■ **BRIEF**:
Print the records below exactly, from the line containing "personenbezogene Daten erhoben." down to the line containing "und ZDFtivi präsentieren", both lines included, and omit every picture.

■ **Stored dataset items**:
++++++++++++++++++++

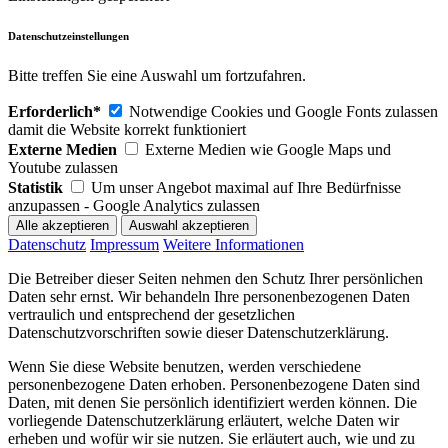
Datenschutzeinstellungen
Bitte treffen Sie eine Auswahl um fortzufahren.
Erforderlich*
Notwendige Cookies und Google Fonts zulassen
damit die Website korrekt funktioniert
Externe Medien
Externe Medien wie Google Maps und
Youtube zulassen
Statistik
Um unser Angebot maximal auf Ihre Bedürfnisse
anzupassen - Google Analytics zulassen
Datenschutz
Impressum
Weitere Informationen
Die Betreiber dieser Seiten nehmen den Schutz Ihrer persönlichen
Daten sehr ernst. Wir behandeln Ihre personenbezogenen Daten
vertraulich und entsprechend der gesetzlichen
Datenschutzvorschriften sowie dieser Datenschutzerklärung.
Wenn Sie diese Website benutzen, werden verschiedene
personenbezogene Daten erhoben. Personenbezogene Daten sind
Daten, mit denen Sie persönlich identifiziert werden können. Die
vorliegende Datenschutzerklärung erläutert, welche Daten wir
erheben und wofür wir sie nutzen. Sie erläutert auch, wie und zu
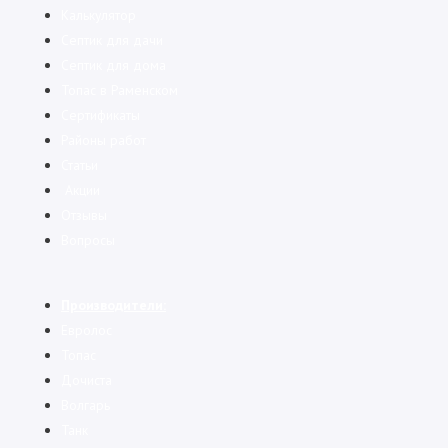
Калькулятор
Cептик для дачи
Септик для дома
Топас в Раменском
Сертификаты
Районы работ
Статьи
Акции
Отзывы
Вопросы
Производители:
Евролос
Топас
Дочиста
Волгарь
Танк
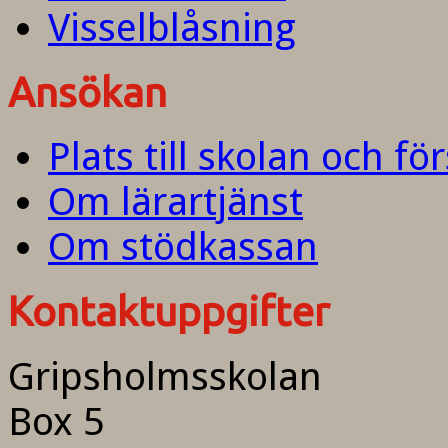
Visselblåsning
Ansökan
Plats till skolan och fö
Om lärartjänst
Om stödkassan
Kontaktuppgifter
Gripsholmsskolan
Box 5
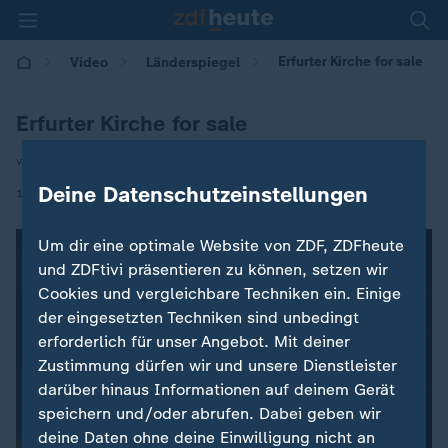
Erfurter Kirche for sale
Video
Länderspiegel
Erfurter Kirche for sale
von Daniela Sonntag
Deine Datenschutzeinstellungen
|
16.05.2026 | 17:05
Um dir eine optimale Website von ZDF, ZDFheute
und ZDFtivi präsentieren zu können, setzen wir
Cookies und vergleichbare Techniken ein. Einige
der eingesetzten Techniken sind unbedingt
erforderlich für unser Angebot. Mit deiner
Zustimmung dürfen wir und unsere Dienstleister
darüber hinaus Informationen auf deinem Gerät
speichern und/oder abrufen. Dabei geben wir
deine Daten ohne deine Einwilligung nicht an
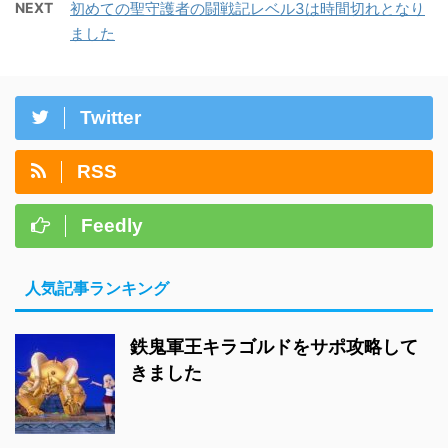
NEXT
初めての聖守護者の闘戦記レベル3は時間切れとなり
ました
Twitter
RSS
Feedly
人気記事ランキング
鉄鬼軍王キラゴルドをサポ攻略して
きました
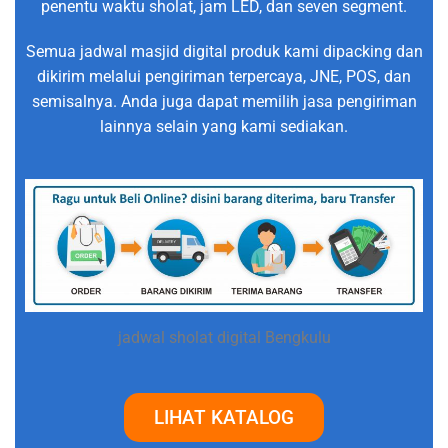
penentu waktu sholat, jam LED, dan seven segment.
Semua jadwal masjid digital produk kami dipacking dan
dikirim melalui pengiriman terpercaya, JNE, POS, dan
semisalnya. Anda juga dapat memilih jasa pengiriman
lainnya selain yang kami sediakan.
jadwal sholat digital Bengkulu
LIHAT KATALOG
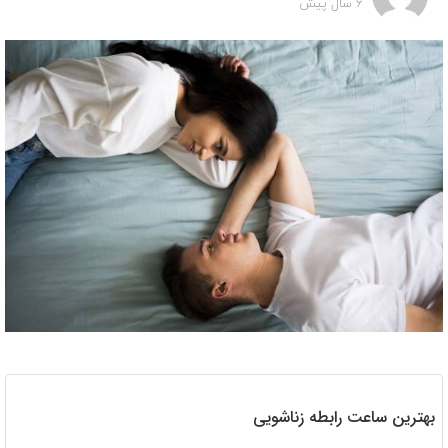
6 سال پیش
بهترین ساعت رابطه زناشویی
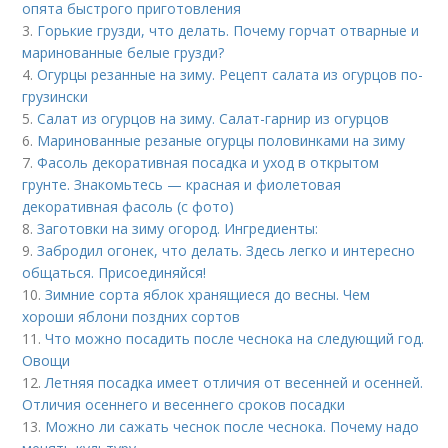
опята быстрого приготовления
3.
Горькие грузди, что делать. Почему горчат отварные и
маринованные белые грузди?
4.
Огурцы резанные на зиму. Рецепт салата из огурцов по-
грузински
5.
Салат из огурцов на зиму. Салат-гарнир из огурцов
6.
Маринованные резаные огурцы половинками на зиму
7.
Фасоль декоративная посадка и уход в открытом
грунте. Знакомьтесь — красная и фиолетовая
декоративная фасоль (с фото)
8.
Заготовки на зиму огород. Ингредиенты:
9.
Забродил огонек, что делать. Здесь легко и интересно
общаться. Присоединяйся!
10.
Зимние сорта яблок хранящиеся до весны. Чем
хороши яблони поздних сортов
11.
Что можно посадить после чеснока на следующий год.
Овощи
12.
Летняя посадка имеет отличия от весенней и осенней.
Отличия осеннего и весеннего сроков посадки
13.
Можно ли сажать чеснок после чеснока. Почему надо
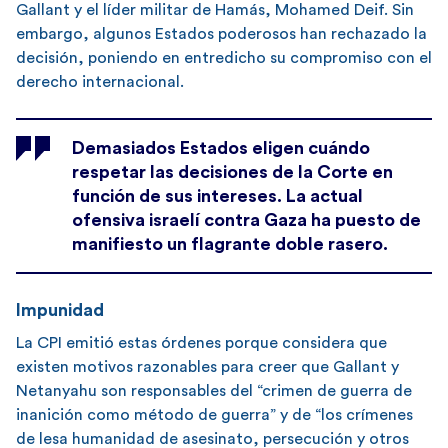
Gallant y el líder militar de Hamás, Mohamed Deif. Sin
embargo, algunos Estados poderosos han rechazado la
decisión, poniendo en entredicho su compromiso con el
derecho internacional.
Demasiados Estados eligen cuándo
respetar las decisiones de la Corte en
función de sus intereses. La actual
ofensiva israelí contra Gaza ha puesto de
manifiesto un flagrante doble rasero.
Impunidad
La CPI emitió estas órdenes porque considera que
existen motivos razonables para creer que Gallant y
Netanyahu son responsables del “crimen de guerra de
inanición como método de guerra” y de “los crímenes
de lesa humanidad de asesinato, persecución y otros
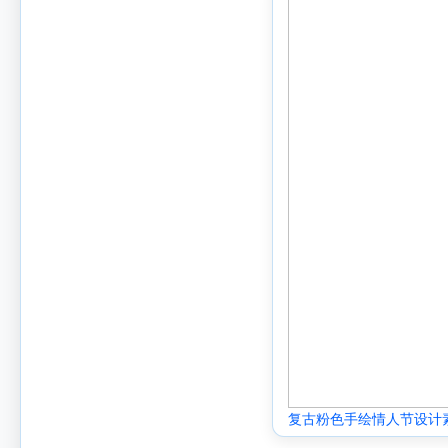
复古粉色手绘情人节设计素材 
[0036]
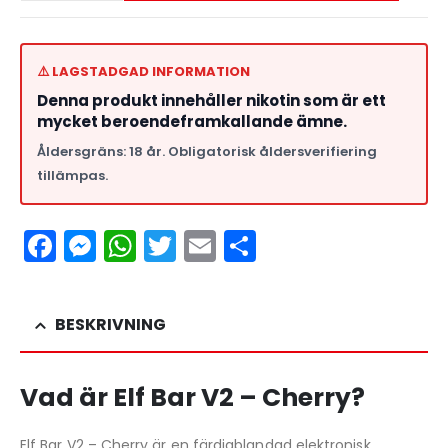
⚠️ LAGSTADGAD INFORMATION
Denna produkt innehåller nikotin som är ett
mycket beroendeframkallande ämne.
Åldersgräns: 18 år. Obligatorisk åldersverifiering
tillämpas.
Facebook
Messenger
WhatsApp
Twitter
Email
Dela
BESKRIVNING
Vad är Elf Bar V2 – Cherry?
Elf Bar V2 – Cherry är en färdigblandad elektronisk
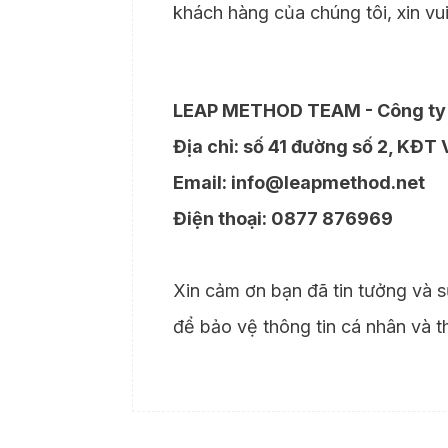
khách hàng của chúng tôi, xin vui
LEAP METHOD TEAM - Công ty 
Địa chỉ: số 41 đường số 2, KĐ
Email: info@leapmethod.net
Điện thoại: 0877 876969
Xin cảm ơn bạn đã tin tưởng và s
để bảo vệ thông tin cá nhân và 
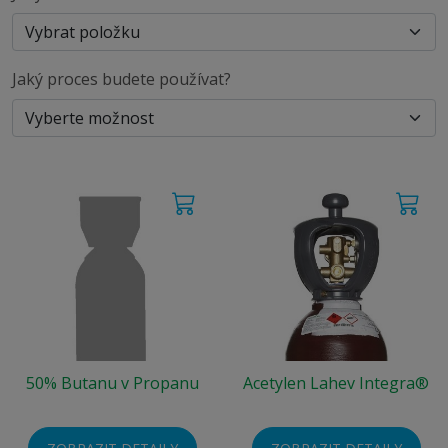
Jaký proces budete používat?
50% Butanu v Propanu
Acetylen Lahev Integra®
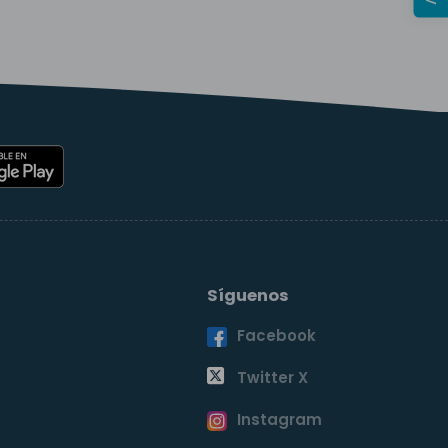
Síguenos
Facebook
o
Twitter X
Instagram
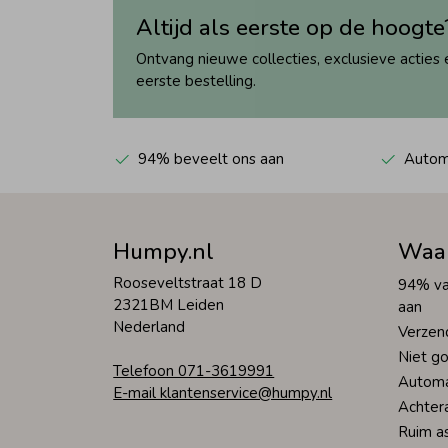
Altijd als eerste op de hoogte
Ontvang nieuwe collecties, exclusieve acties 
eerste bestelling.
94% beveelt ons aan
Automa
Humpy.nl
Waa
Rooseveltstraat 18 D
94% va
2321BM Leiden
aan
Nederland
Verzen
Niet go
Telefoon 071-3619991
Automa
E-mail klantenservice@humpy.nl
Achter
Ruim a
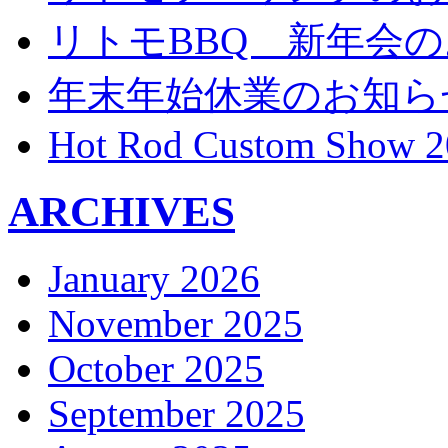
リトモBBQ 新年会
年末年始休業のお知ら
Hot Rod Custom Show 2
ARCHIVES
January 2026
November 2025
October 2025
September 2025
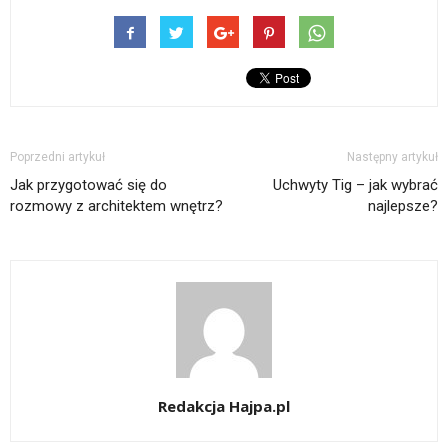
Poprzedni artykuł
Następny artykuł
Jak przygotować się do
Uchwyty Tig – jak wybrać
rozmowy z architektem wnętrz?
najlepsze?
Redakcja Hajpa.pl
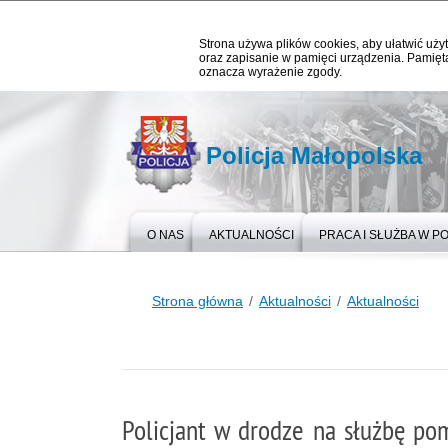
Strona używa plików cookies, aby ułatwić użyt
oraz zapisanie w pamięci urządzenia. Pamięta
oznacza wyrażenie zgody.
Policja Małopolska
O NAS
AKTUALNOŚCI
PRACA I SŁUŻBA W PO
Strona główna
Aktualności
Aktualności
Policjant w drodze na służbę p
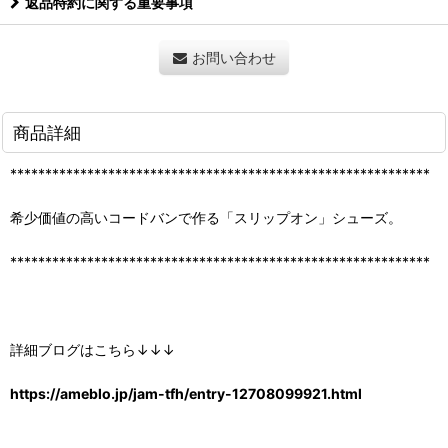
返品特約に関する重要事項
お問い合わせ
商品詳細
************************************************************
希少価値の高いコードバンで作る「スリップオン」シューズ。
************************************************************
詳細ブログはこちら↓↓↓
https://ameblo.jp/jam-tfh/entry-12708099921.html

++++++++++++++++++++

■ **ANSWER AREA**:
personenbezogene Daten erhoben. Personenbezogene Daten sind
Daten, mit denen Sie persönlich identifiziert werden können. Die
vorliegende Datenschutzerklärung erläutert, welche Daten wir
erheben und wofür wir sie nutzen. Sie erläutert auch, wie und zu
Калькулятор
Cептик для дачи
Септик для дома
Топас в Раменском
Сертификаты
Районы работ
Статьи
Акции
Отзывы
Вопросы
Производители:
Евролос
Топас
Дочиста
Волгарь
Танк
Visselblåsning
Ansökan
Plats till skolan och fö
Om lärartjänst
Om stödkassan
Kontaktuppgifter
Gripsholmsskolan
Box 5
Erfurter Kirche for sale
Video
Länderspiegel
Erfurter Kirche for sale
von Daniela Sonntag
Deine Datenschutzeinstellungen
|
16.05.2026 | 17:05
Um dir eine optimale Website von ZDF, ZDFheute
und ZDFtivi präsentieren zu können, setzen wir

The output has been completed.